The pulling-cached-objects-out-and-serving-them job will be done by a
piece of code called mod_cache. It's job is to decide if it's
appropriate to serve cached data (Pragma: no-cache stopping me
perhaps?), then to determine if there is cached data (no there isn't,
I'll get over it) and last of all to ship the data to the client if all
is well.
I get your point about the hashing function, so the underlying "common
code" will be a general hash table accesible to all of Apache-land
either via APR or via the Apache core, whichever. Putting stuff into the
cache will be a function of those areas of the code that have been
modified to support it. To start with simple bits like the serving of
static content only, with more complex bits down the line. Finally the
last third of the job will be handling by mod_cache as described above.
mod_cache would be only 33% of the solution, not 100%.
Regards,
Graham
--
-----------------------------------------
minfrin@sharp.fm "There's a moon
over Bourbon Street
tonight...
Re: proxy caching is important
Posted by Ryan Bloom <rb...@raleigh.ibm.com>.
Okay, I gave my APR opinion, now for my Apache opinion. (I love changing
hats :-)
> Throughout the other modules, content that is shipped to the browser is
> either given to the cache API via ap_cache_in() (if it's static and
> should be cached), or deleted from the cache via ap_cache_del() (if it's
> dynamic and shouldn't be cached, like CGIs).
>
> The mod_cache module would then be responsible for deciding whether it
> should deliver the content from the cache using ap_cache_out().
>
> The problem of checking the whether cached data has changed on disk can
> be handled the same way a normal forward proxy handles it - using data
> aging and shift-reload in the browser to force a cache refresh.
>
> Is this a good way to do this? What do people think?
I don't see a good way to do this without I/O layering, or without being
able to determine which modules are loaded in the server. I/O layering
isn't coming until 2.1 at the earliest. That is an upsetting but true
fact. It is just going to take too long to put it into 2.0, and we'll
never release a beta.
Determining which modules are loaded is easy, and I know how to do it, but
it relies on hash functions, and I haven't had a lot of time recently.

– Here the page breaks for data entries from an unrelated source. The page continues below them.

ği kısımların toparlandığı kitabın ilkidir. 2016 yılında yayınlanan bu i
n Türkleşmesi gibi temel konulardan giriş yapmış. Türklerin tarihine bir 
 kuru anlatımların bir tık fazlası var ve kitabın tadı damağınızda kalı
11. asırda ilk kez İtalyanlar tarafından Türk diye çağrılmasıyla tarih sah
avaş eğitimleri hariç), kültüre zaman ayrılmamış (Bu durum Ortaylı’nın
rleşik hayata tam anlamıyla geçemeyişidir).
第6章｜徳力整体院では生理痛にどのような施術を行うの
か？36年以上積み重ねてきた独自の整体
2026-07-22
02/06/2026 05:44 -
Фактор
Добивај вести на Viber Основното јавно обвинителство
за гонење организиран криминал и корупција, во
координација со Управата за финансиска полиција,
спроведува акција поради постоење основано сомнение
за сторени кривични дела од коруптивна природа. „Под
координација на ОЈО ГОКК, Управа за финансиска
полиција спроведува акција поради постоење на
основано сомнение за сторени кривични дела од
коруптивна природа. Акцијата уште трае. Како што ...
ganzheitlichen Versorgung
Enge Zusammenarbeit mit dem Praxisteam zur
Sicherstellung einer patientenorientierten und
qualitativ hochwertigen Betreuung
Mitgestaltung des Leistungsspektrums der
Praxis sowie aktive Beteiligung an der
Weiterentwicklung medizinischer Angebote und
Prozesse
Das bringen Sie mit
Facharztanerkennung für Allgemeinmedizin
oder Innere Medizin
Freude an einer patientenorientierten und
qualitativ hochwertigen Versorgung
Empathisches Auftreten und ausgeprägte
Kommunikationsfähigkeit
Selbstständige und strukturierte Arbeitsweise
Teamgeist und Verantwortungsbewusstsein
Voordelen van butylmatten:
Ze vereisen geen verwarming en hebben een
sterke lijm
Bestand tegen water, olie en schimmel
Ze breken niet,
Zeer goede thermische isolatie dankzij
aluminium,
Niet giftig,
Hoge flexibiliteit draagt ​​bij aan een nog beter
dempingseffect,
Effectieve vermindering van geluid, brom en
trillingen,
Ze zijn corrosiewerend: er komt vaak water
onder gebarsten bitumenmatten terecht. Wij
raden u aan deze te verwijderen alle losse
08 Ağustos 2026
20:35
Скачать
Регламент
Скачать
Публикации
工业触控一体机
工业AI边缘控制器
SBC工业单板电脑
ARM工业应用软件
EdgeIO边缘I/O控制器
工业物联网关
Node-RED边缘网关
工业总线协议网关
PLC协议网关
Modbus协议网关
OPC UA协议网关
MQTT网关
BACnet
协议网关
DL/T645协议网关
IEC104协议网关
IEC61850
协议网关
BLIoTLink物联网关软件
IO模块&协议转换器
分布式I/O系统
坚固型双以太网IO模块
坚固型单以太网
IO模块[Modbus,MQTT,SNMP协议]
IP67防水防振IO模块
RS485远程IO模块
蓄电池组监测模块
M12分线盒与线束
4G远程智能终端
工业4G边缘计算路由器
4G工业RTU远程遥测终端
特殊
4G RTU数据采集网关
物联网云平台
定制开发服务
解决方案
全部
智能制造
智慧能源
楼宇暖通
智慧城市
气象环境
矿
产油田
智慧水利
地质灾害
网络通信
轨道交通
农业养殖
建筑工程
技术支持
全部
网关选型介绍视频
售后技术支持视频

This would allow modules to call ap_is_mod_loaded(char *), where the char
* is the name of the module minus the mod_. It would return TRUE or
FALSE. This would allow mod_cgi to call mod_cache's api's without
worrying about whether or not the module were there. Mod_cgi could
determine if the modules were there. I would also expect modules to cache
the results themselves, not that this owuld be an expensive function.
Just some thoughts.
Ryan
_______________________________________________________________________
Ryan Bloom rbb@raleigh.ibm.com
4205 S Miami Blvd
RTP, NC 27709 It's a beautiful sight to see good dancers
doing simple steps. It's a painful sight to
see beginners doing complicated patterns.

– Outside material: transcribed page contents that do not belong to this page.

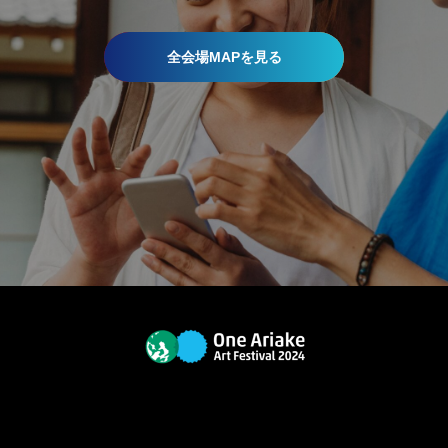
全会場MAPを見る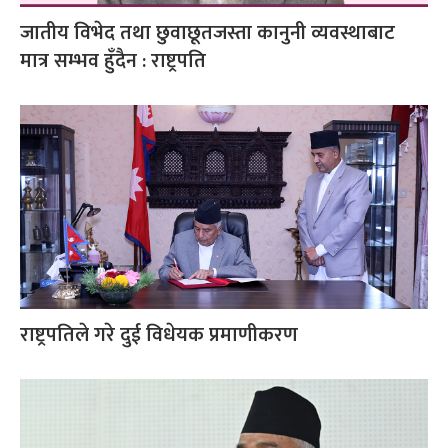
जातीय विभेद तथा छुवाछूतजस्ता कानुनी व्यवस्थाबाट
मात्र सम्भव हुँदैन : राष्ट्रपति
राष्ट्रपतिले गरे दुई विधेयक प्रमाणीकरण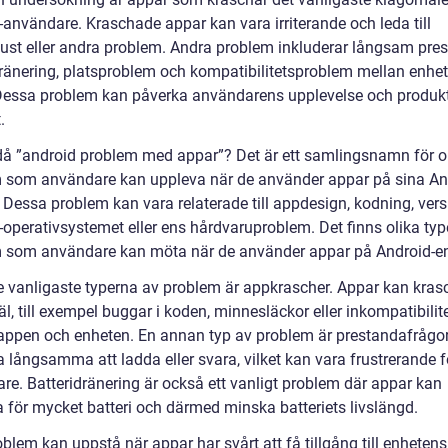
-användare. Kraschade appar kan vara irriterande och leda till
lust eller andra problem. Andra problem inkluderar långsam pre
dränering, platsproblem och kompatibilitetsproblem mellan enhet
Dessa problem kan påverka användarens upplevelse och produkti
.
då ”android problem med appar”? Det är ett samlingsnamn för o
 som användare kan uppleva när de använder appar på sina An
 Dessa problem kan vara relaterade till appdesign, kodning, vers
-operativsystemet eller ens hårdvaruproblem. Det finns olika typ
 som användare kan möta när de använder appar på Android-en
e vanligaste typerna av problem är appkrascher. Appar kan kras
äl, till exempel buggar i koden, minnesläckor eller inkompatibilit
appen och enheten. En annan typ av problem är prestandafrågor
 långsamma att ladda eller svara, vilket kan vara frustrerande f
re. Batteridränering är också ett vanligt problem där appar kan
a för mycket batteri och därmed minska batteriets livslängd.
blem kan uppstå när appar har svårt att få tillgång till enhetens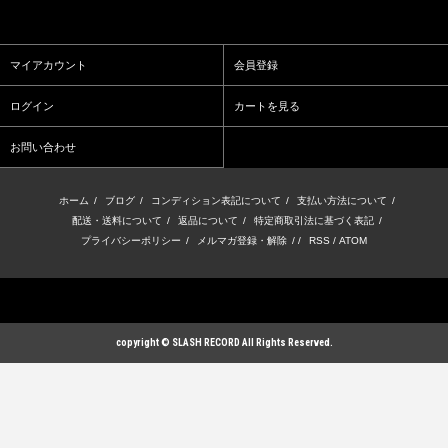
マイアカウント
会員登録
ログイン
カートを見る
お問い合わせ
ホーム
/
ブログ
/
コンディション表記について
/
支払い方法について
/
配送・送料について
/
返品について
/
特定商取引法に基づく表記
/
プライバシーポリシー
/
メルマガ登録・解除
/ /
RSS
/
ATOM
copyright © SLASH RECORD All Rights Reserved.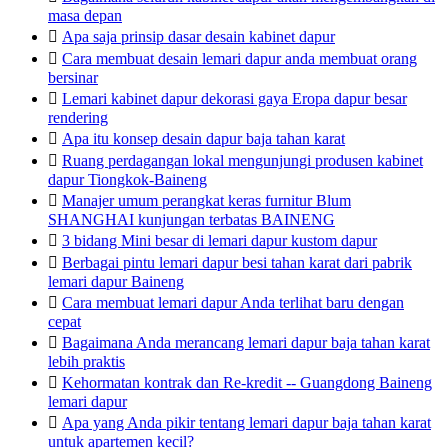
masa depan

Apa saja prinsip dasar desain kabinet dapur

Cara membuat desain lemari dapur anda membuat orang
bersinar

Lemari kabinet dapur dekorasi gaya Eropa dapur besar
rendering

Apa itu konsep desain dapur baja tahan karat

Ruang perdagangan lokal mengunjungi produsen kabinet
dapur Tiongkok-Baineng

Manajer umum perangkat keras furnitur Blum
SHANGHAI kunjungan terbatas BAINENG

3 bidang Mini besar di lemari dapur kustom dapur

Berbagai pintu lemari dapur besi tahan karat dari pabrik
lemari dapur Baineng

Cara membuat lemari dapur Anda terlihat baru dengan
cepat

Bagaimana Anda merancang lemari dapur baja tahan karat
lebih praktis

Kehormatan kontrak dan Re-kredit -- Guangdong Baineng
lemari dapur

Apa yang Anda pikir tentang lemari dapur baja tahan karat
untuk apartemen kecil?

Re: proxy caching is important
Posted by Graham Leggett <mi...@sharp.fm>.
Ryan Bloom wrote:
> Well, APR was mentioned, so I'm jumping in. I would prefer not to use
> ap_cache_(in|out|etc). This is because I think apr needs to be more
> generalized than that. What we really want/need, is a simple hash table.
> The contexts already let us put this into whatever scope we want to put it
> in.
That's pretty much what I was after, which was why I (vaguely) indicated
the "key" in brackets.
The "cache" or "hash table" library's job would be to store binary
objects in a combination of memory and disk, accessed through some kind
of key. That key could be anything, a URL (in our case), a string of
digits (in some-other-app-that-we-haven't-thought-of-yet), some string
basically.
The three functions I listed would be all that's needed - put an object
in the hash table, take one out of the hash table, delete the object
from the hash table, or get info about an object in the hash table (it's
size, mime type, whatever).
> BTW, if the hash table functions aren't in APR already, they will be there
> soon. I am having a hard time keeping up with everything right now. :-)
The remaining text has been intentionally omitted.